Sun Ovens were developed in 1986 by Tom Burns, a retired restaurateur from Milwaukee, Wisconsin, who was very active with Rotary International. From his experience in operating restaurants he knew a great deal about cooking and from his international travel he became aware of the ever-growing problem of deforestation. Tom took a concept that has been around for centuries and engineered into it more recently developed materials to produce the world's most effective solar cooking devices. With the help of the Sandia National Laboratories the oven was refined.
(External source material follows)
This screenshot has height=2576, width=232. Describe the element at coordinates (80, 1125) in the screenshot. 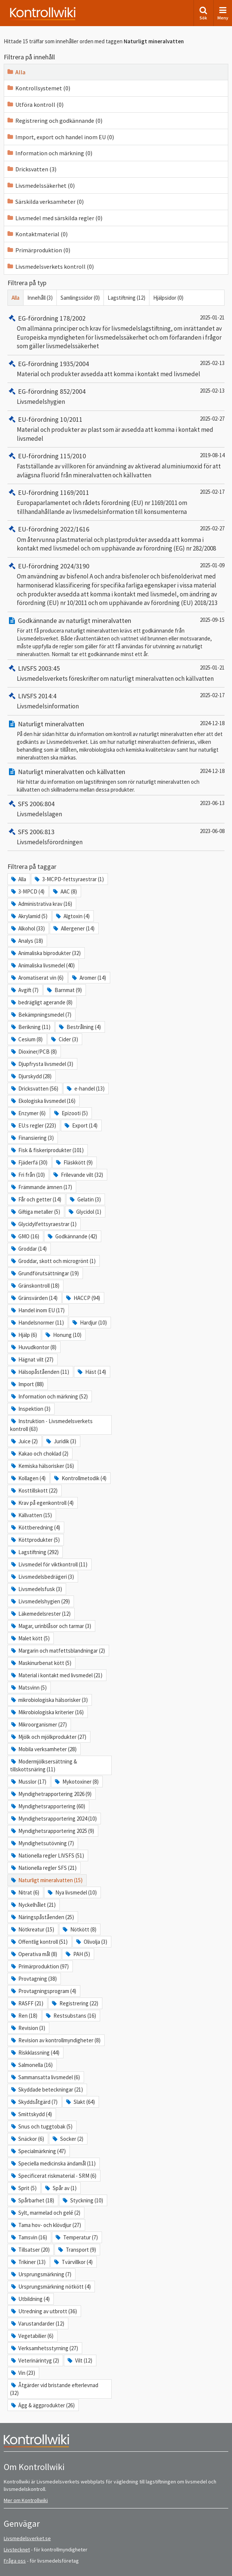

I see `Export (14)` at that location.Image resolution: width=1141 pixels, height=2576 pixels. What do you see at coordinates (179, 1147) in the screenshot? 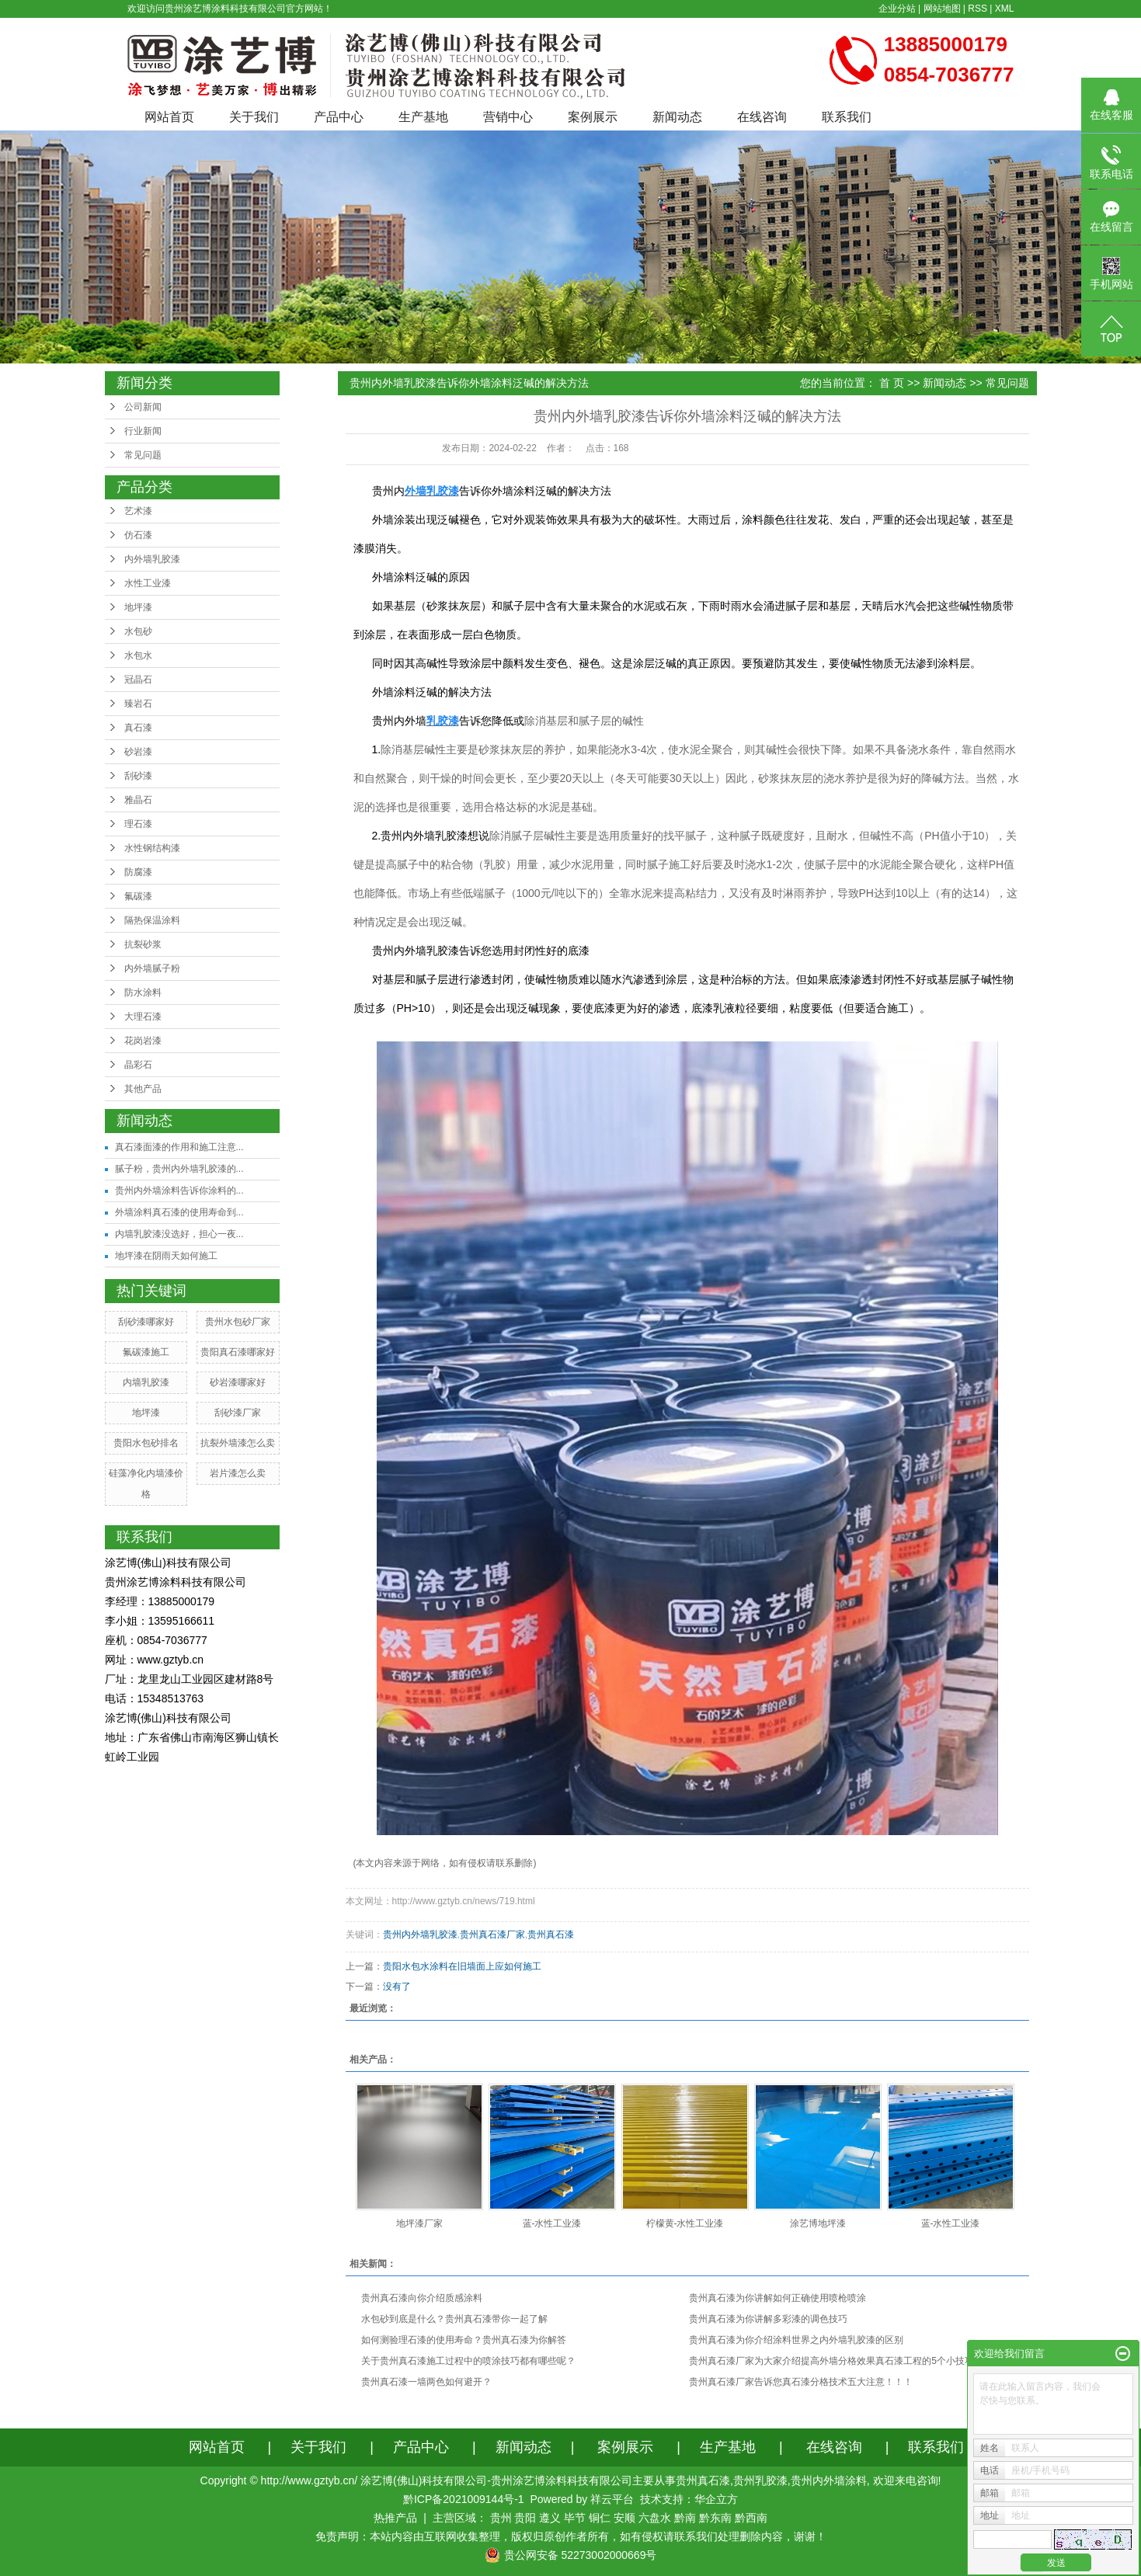
I see `真石漆面漆的作用和施工注意...` at bounding box center [179, 1147].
From 1986 to 1997 Sun Ovens were made and marketed by Burns Milwaukee, Inc. Thousands of portable models have been shipped to more than 126 countries around the globe. Sun Ovens have helped feed refugees in relocation camps, natives in remote Third World villages, workers at field sites, climbers on the slopes of Mount Everest, and soldiers during the Persian Gulf War.
As populations increase and forests and fossil fuels disappear, the need for an alternative method of cooking around the world is intensifying. Sun Ovens International is committed to providing an alternative. Over 2 billion people cook with wood, charcoal or dung as their primary cooking fuel and the social, economic and environmental impacts are significant. The Global Sun Oven has been carefully engineered to provide an alternative to using wood and dung.
The Sun Oven is often compared with box cookers made out of aluminum foil and cardboard (homemade boxes of various sizes and shapes). While the energy conversion principles are the same, the materials utilized in manufacturing Sun Ovens have been carefully researched to include the most efficient materials available. In order to capture the maximum amount of energy, achieve the highest possible temperature, and retain the greatest amount of heat, while minimizing the weight, the materials utilized have been selected based on efficiency and quality. Sun Ovens International is determined to disseminate solar appliances that truly meet people’s needs rather than distributing perpetuating cookers that work only under the most ideal conditions.
In the developing world, the high quality and features of the Sun Oven has overcome the cultural obstacles, which have caused other solar cooking projects to fail. The most often-cited reason for the failure of solar cooking projects is that most people in the developing world work while the sun is out and eat their main meal of the day after sundown. Food cooked in most solar cooking devices must be consumed immediately or it will become cold. The Sun Oven is very well insulated, which allows food cooked in the afternoon sun to stay warm until it is ready to be consumed later in the evening.
Another reason solar cooking has not been widely accepted is that most solar cookers require more time to cook than cooking over a wood fire. Women in developing countries are reluctant to start cooking many hours earlier than they are accustomed to accommodate a new cooking method. The Sun Oven has been designed to cook in the same amount of time as cooking over a traditional three stone wood fire. NGO's which have worked with Sun Ovens have found they have had an easier time getting people to use them because the ovens work so well and maintain cooking temperatures significantly higher than other types of solar devices.
The initial price of a Global Sun Oven is higher, but due to its long life, ability to cook on partly cloudy days and allowing food to stay warm for hours, the cost per meal is lower than any other solar cooking device.